New Book: ‘The Last Children of Mill Creek’ by Vivian Gibson
Mill Creek, a vibrant African-American neighborhood, destroyed by Urban Renewal, is one of my favorite St. Louis subjects. So when the publisher contacted me for a review copy of ‘The Last Children of Mill Creek’ I quickly said yes.
A true story of growing up in segregated St. Louis, The Last Children of Mill Creek is the debut memoir by a talented writer finding her authentic voice later in life.
Vivian Gibson is a native St. Louisian who grew up in Mill Creek Valley, a neighborhood of St. Louis razed in 1959 to build a highway. Her family, friends, church community, and neighbors were all displaced by this act of “urban renewal.” In this moving memoir, Gibson recreates the everyday lived experiences of her large family, including her seven siblings, her crafty college-educated mother, who moved to St. Louis as part of the Great Migration, and her at-times forbidding father, who worked two jobs to keep them all warm and fed. With an eye for telling detail, she sketches scenes populated by her friends, shop owners, teachers, and others who made Mill Creek into a warm, tight-knit, African-American community, and reflects upon what it means that Mill Creek was destroyed in the name of racism disguised as “progress.”

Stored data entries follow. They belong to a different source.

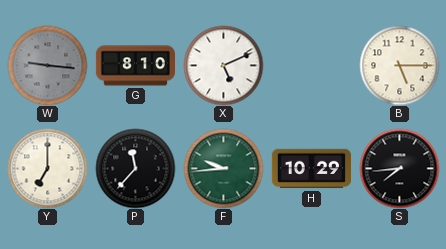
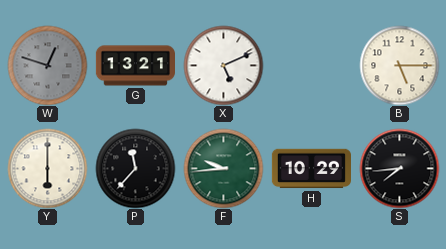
W: 9:16 -> 12:48
G: 8:10 -> 13:21
Y: 7:00 -> 6:00
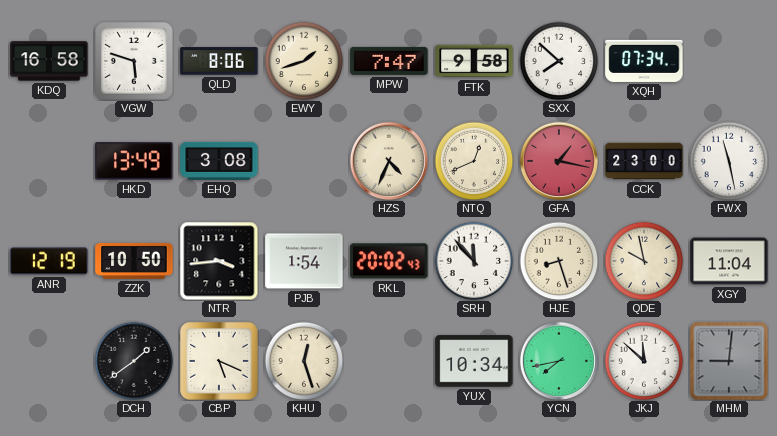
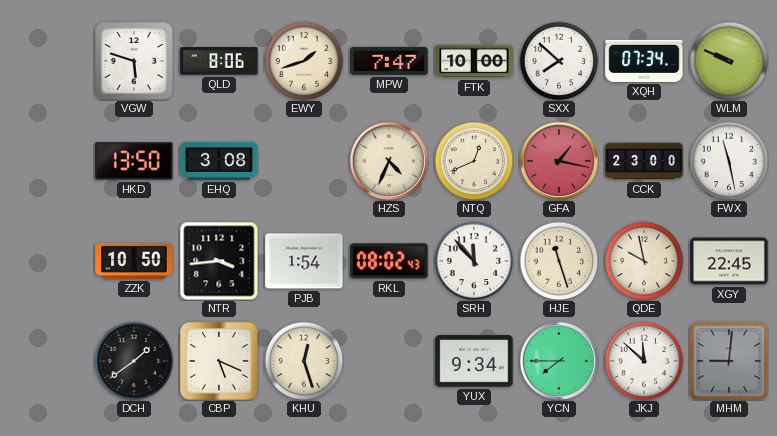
KDQ: 16:58 -> none
FTK: 9:58 -> 10:00
WLM: none -> 9:49
HKD: 13:49 -> 13:50
ANR: 12:19 -> none
RKL: 20:02 -> 08:02
HJE: 8:27 -> 11:27
XGY: 11:04 -> 22:45
YUX: 10:34 -> 9:34
YCN: 7:43 -> 7:45
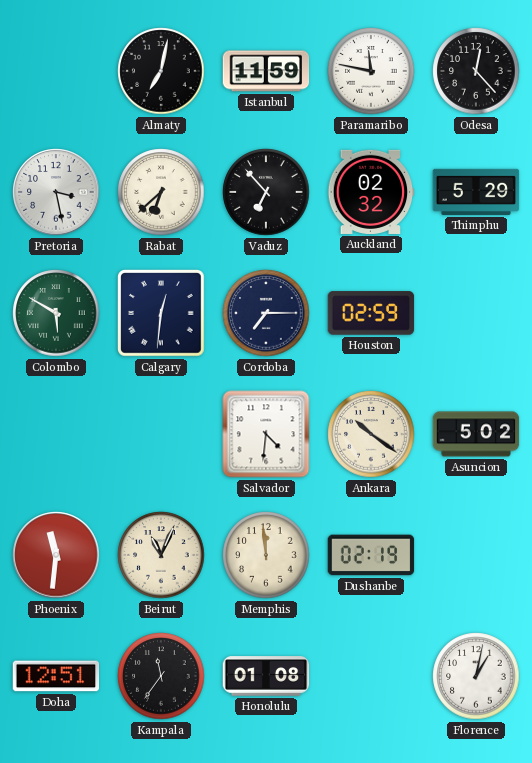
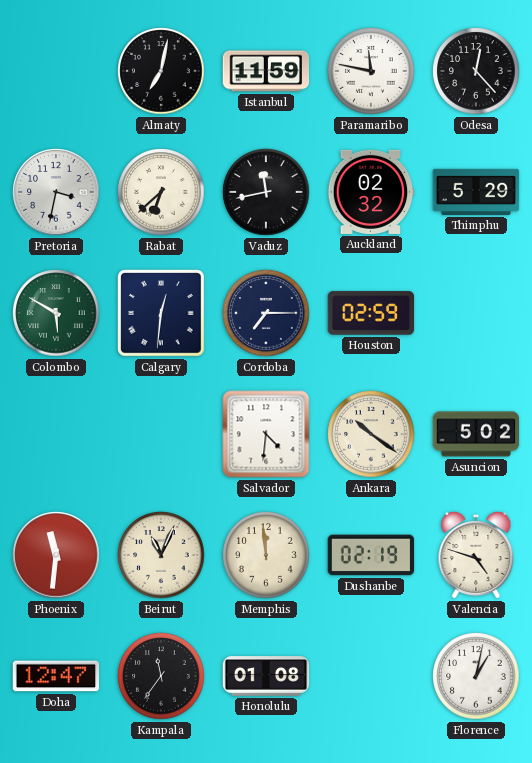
Pretoria: 3:28 -> 3:32
Vaduz: 6:53 -> 11:43
Valencia: none -> 4:48
Doha: 12:51 -> 12:47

The Last Children of Mill Creek is a moving memoir of family life at a time very different from the modern-day, when many working-class African-American families did not have indoor plumbing and when sundown laws were still in effect—and a document of an era that is now often forgotten or denied. In Gibson’s words, “This memoir is about survival, as told from the viewpoint of a watchful young girl —a collection of decidedly universal stories that chronicle the extraordinary lives of ordinary people.” (Belt Publishing)
A family memoir isn’t the usual type of book I’d look at on this blog. It only has one photo, a family photo of a mom reading to kids. No photos of buildings, no maps or charts. Gibson does mention their neighborhood being vacated and razed, but only to provide context.

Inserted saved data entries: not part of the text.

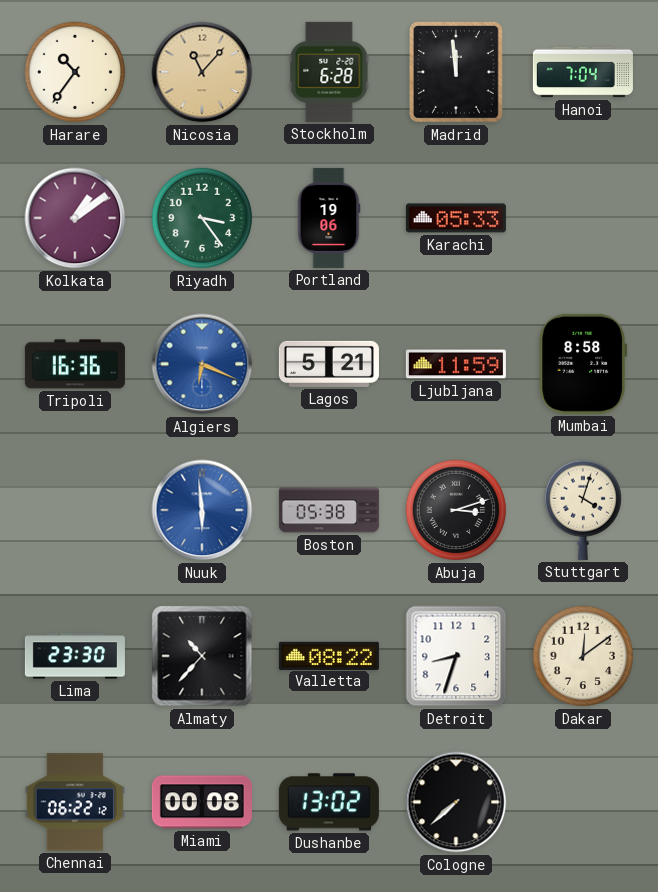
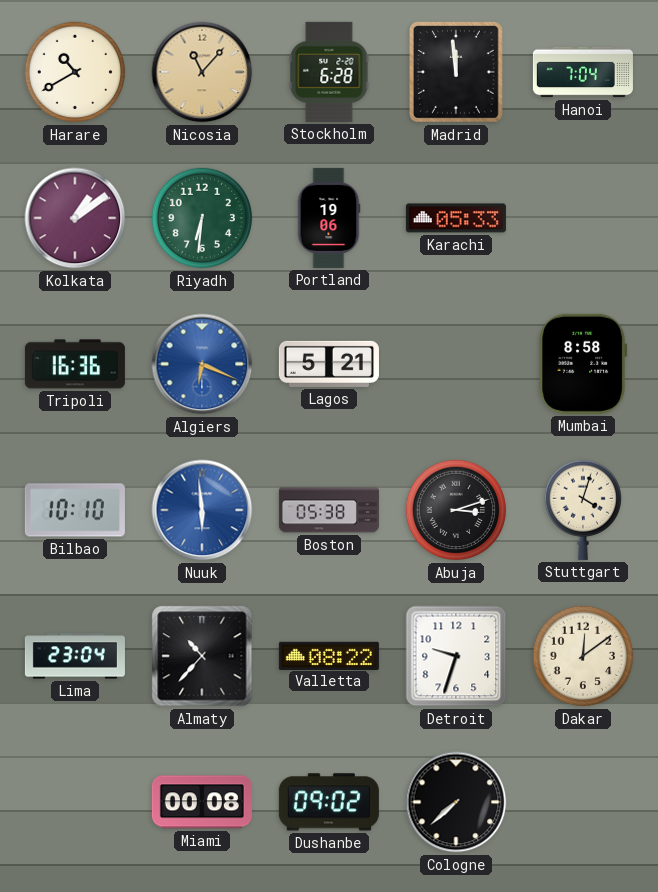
Harare: 10:36 -> 10:40
Riyadh: 3:24 -> 6:31
Ljubljana: 11:59 -> none
Bilbao: none -> 10:10
Lima: 23:30 -> 23:04
Detroit: 8:33 -> 9:33
Chennai: 06:22 -> none
Dushanbe: 13:02 -> 09:02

I’m very glad I didn’t turn it down.
I usually just scan books, but this book I read cover to cover. Yes, it’s a short book — but it still took me a week (post-stroke reading is a challenge for me). Gibson does a wonderful job of introducing the reader to her family and their home that was at 2649 Bernard Street. In doing so she also describes the Mill Creek neighborhood.
Gibson lived with her parents and seven siblings in a 3-room cold-water flat, her paternal grandmother lived alone in the upstairs flat. Yes, a family of 10 lived in just three rooms. Well, her brothers stayed in the basement. Their flat was basically beds and a kitchen. A single light bulb per room. And rats.
With overcrowding into flats lacking hot water, but with plenty of rats, Mill Creek was a slum, right? No, Gibson’s descriptions of her street, neighborhoods, businesses, churches, schools, etc. is of a wonderful tight-knit neighborhood.
Once the current pandemic is over I want to meet Gibson to ask her more about the buildings, blocks, and businesses. In the meantime I’m going to start reading the book again, taking note of the many details she does give. I’d like to see another book — or a film — about the neighborhood.
Many of you likely saw The Pruitt-Igoe Myth, about the failed high rise public housing project. I think someone needs to do a film/documentary about life in neighborhoods a generation before they were razed. Mill Creek is a good place to start.
Gibson’s book beautifully describes life growing up in Mill Creek, it saddens me it was physically erased. I can’t recommend this book enough, very enjoyable. I’ve spent many more hours thinking about it than reading it.